Several decentralized social media platforms have emerged as promising alternatives to centralized giants like Twitter and Facebook. Platforms such as Mastodon, Nostr, Bluesky, and Matrix offer decentralized architectures in theory, spreading control across independently operated servers or nodes. In practice, however, most users currently congregate around just a few widely used nodes, creating potential points of vulnerability. Still, these platforms represent meaningful progress, and I’m genuinely optimistic about the future of decentralized social media. As more people learn to run their own independent servers and nodes, these platforms will grow increasingly robust, resilient, and truly censorship resistant.

Why these tools matter

Together, decentralization and encryption directly undermine the systems that the UK Online Safety Act and similar laws rely on, such as central checkpoints, mandated identity verification, and mass data collection. These authoritarian measures become much harder to enforce when control is distributed, data remains with individual users, and identity can be verified anonymously.
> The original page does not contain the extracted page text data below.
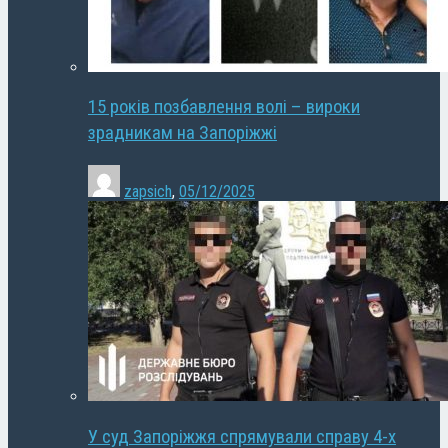
15 років позбавлення волі – вироки
зрадникам на Запоріжжі
zapsich
,
05/12/2025
У суд Запоріжжя спрямували справу 4-х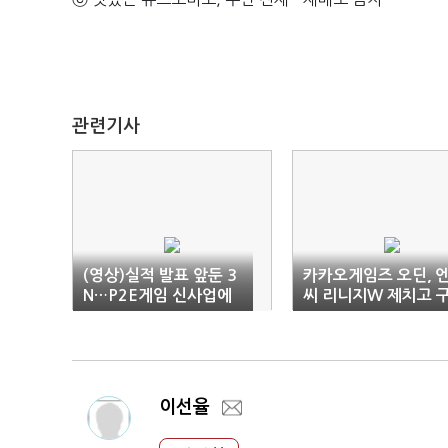
관련기사
(영상)실적 발표 앞둔 3
카카오게임즈 오딘, 
N…P2E게임 신사업에
씨 리니지W 제치고 
쏠리는 눈
글 매출 1위 복귀
이선율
Decentralized technology is still young, and many tools currently lack the polished interfaces and extensive user bases of centralized platforms. You won’t yet find the same network effect as mainstream social networks. But decentralized technology holds immense promise. As governments increasingly mandate backdoors, identity checks, and documentation simply to communicate online, these decentralized alternatives represent the future of digital freedom. Their strength and resilience depend directly on collective adoption: running nodes, hosting relay services, and contributing to open-source development.

The moment to act is now

Privacy isn’t about hiding; it’s about autonomy. Decentralized technologies aren’t mere ideals. They’re practical tools for reclaiming power online. The more widely adopted these tools become, the more robust and resistant they are to centralized control. Let’s actively build, support, and embrace decentralized, encrypted alternatives, and reclaim the internet while we still have the chance.

 

Yours in privacy,
Naomi

Naomi Brockwell is a privacy advocacy and professional speaker, MC, interviewer, producer, podcaster, specialising in blockchain, cryptocurrency and economics. She runs the NBTV channel on Rumble.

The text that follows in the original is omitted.